Alex couldn’t say for certain that something like that had never happened before because Robin didn’t tell her how she handled each and every case. Nor would Alex have expected her to do so, but there was one way to find out if that was what had happened this time.
She called Robin’s secretary, Patty, who maintained a master calendar for all the cases in the office. Patty protected her turf so well that people in the office compared her to the Hand of the King in Game of Thrones.
“Patty, it’s Alex.”
“Oh, my God, Alex. This can’t be real, it just can’t.”
Alex waited for Patty to compose herself. “I know. It’s awful, but I need you to do something for me.”
Patty sniffled and cleared her throat. “Sure. What is it?”
“I’ve got a new file for a client named Jared Bell. I need to know when his first appearance is scheduled.”
“Hang on. Let me check. . . . Well, that’s weird. It’s not on the calendar. You know that I enter all relevant dates before I give a new file to Robin.”
“Did you give this file to her?”
“You said the defendant’s name is Jared Bell, right?”
“Right.”
“I don’t remember seeing that file at all. What are you doing with it?”
“Meg Adler gave it to me. She said she found it on Robin’s desk this morning with a Post-it that had my name on it and assumed that Robin had assigned the case to me.”
“Well, I don’t have any record of it, but I had a doctor’s appointment yesterday, so maybe it came in after I left. This is how stuff falls through the cracks. Whoever took that file off my desk should have known better, Robin included. Meg should have given the file to me first.”
“I guess you’ll have to train her.”
“Don’t think I won’t. Let me check on the initial appearance and get back to you,” Patty said and hung up.
Alex didn’t think her problems with Jared’s case could get any worse, but they did whe
n she opened the file and began reading the probable cause statement. The first line read, I, Detective Hank Rossi, #4278, knowing that false statements on this form are punishable by law, state that the facts contained herein are true.
“Shit!” Alex said, slamming the file onto her desk.
Another dance with Rossi was the last thing she needed, especially after what happened at the Zoo and what happened with Bonnie when she got home. Bonnie took one sniff and ordered both of them into the shower. Afterward, wrapped in their robes, they sat on the bedroom floor drinking wine and ruffling their dog Quincy’s fur. Bonnie waited until Alex had finished her glass of wine.
“Okay, give. What terrible thing happened today?”
“Do I look that bad?”
“Yes, but you smelled worse. Where did that come from?”
Alex knew that she had to give Bonnie enough of the truth to make sense of her appearance, and that meant telling her she’d been to the judge’s ranch. She’d never told Bonnie about her visits to the ranch, claiming she was meeting a witness in one of her cases.
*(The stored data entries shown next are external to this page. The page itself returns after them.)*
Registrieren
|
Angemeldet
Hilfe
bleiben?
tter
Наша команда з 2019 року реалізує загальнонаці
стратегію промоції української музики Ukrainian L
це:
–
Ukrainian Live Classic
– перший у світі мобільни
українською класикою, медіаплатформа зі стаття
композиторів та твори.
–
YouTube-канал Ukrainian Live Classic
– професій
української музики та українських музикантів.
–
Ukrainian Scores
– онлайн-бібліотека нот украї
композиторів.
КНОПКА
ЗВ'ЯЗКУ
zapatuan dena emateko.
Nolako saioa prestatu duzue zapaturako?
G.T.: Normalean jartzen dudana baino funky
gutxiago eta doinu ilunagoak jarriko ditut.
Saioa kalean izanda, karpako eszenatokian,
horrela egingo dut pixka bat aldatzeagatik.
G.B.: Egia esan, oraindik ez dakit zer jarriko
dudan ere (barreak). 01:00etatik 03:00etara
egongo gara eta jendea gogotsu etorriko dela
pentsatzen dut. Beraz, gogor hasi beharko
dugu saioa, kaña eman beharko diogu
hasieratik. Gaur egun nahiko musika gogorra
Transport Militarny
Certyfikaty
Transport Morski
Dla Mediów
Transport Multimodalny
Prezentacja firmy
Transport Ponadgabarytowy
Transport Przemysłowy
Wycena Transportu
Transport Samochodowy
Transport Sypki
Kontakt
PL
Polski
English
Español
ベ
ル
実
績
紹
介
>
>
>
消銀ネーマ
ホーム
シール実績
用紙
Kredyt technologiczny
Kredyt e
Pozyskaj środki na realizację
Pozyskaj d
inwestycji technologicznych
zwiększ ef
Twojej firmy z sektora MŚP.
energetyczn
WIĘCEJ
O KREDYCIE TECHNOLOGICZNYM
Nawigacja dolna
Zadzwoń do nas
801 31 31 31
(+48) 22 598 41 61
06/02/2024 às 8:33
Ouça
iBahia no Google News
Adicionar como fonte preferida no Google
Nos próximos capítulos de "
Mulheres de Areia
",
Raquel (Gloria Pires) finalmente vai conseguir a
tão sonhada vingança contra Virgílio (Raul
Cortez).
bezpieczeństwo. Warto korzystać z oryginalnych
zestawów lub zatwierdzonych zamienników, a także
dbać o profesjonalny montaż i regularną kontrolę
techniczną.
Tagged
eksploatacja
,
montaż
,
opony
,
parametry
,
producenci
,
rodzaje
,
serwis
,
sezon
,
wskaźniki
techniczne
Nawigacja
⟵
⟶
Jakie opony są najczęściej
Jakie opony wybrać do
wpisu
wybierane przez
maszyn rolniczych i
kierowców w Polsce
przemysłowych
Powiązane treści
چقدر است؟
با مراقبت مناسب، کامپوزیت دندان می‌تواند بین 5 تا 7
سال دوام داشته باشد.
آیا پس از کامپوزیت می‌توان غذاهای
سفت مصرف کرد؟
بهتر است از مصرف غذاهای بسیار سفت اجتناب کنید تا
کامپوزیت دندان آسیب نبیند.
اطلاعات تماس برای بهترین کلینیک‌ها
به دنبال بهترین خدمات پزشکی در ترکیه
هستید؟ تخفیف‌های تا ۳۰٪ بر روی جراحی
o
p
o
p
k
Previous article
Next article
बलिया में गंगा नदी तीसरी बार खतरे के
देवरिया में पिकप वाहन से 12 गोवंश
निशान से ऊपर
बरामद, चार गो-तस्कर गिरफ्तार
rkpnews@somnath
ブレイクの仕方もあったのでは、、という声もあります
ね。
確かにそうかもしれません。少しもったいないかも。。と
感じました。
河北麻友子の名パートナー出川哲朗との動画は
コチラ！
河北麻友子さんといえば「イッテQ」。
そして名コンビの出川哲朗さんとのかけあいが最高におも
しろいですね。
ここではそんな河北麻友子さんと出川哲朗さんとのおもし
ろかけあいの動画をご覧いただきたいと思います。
“I was in Judge West’s court today. He was going on and on about his damn horses and how wonderful they are and I was trying to be polite so I said that I’d love to see them sometime. And he said what about tonight, and what was I going to do? Of course, if I’d known he was going to ask me to help him muck out the stables, I would have come up with an excuse. But I wasn’t quick enough.”
“You’re kidding! He made you shovel horseshit?”
“Well, he didn’t make me. I just couldn’t figure out how to say no. Except for the smell, it wasn’t that bad. I needed the exercise, and who wouldn’t want to help a horse?”
“That explains the smell, but it doesn’t explain why you looked so beat-up when you walked through the door.”
Alex dropped her chin to her chest and sighed. “No, it doesn’t.”
Bonnie draped her arm over Alex’s shoulder and pulled her close. “Come on. Out with it.”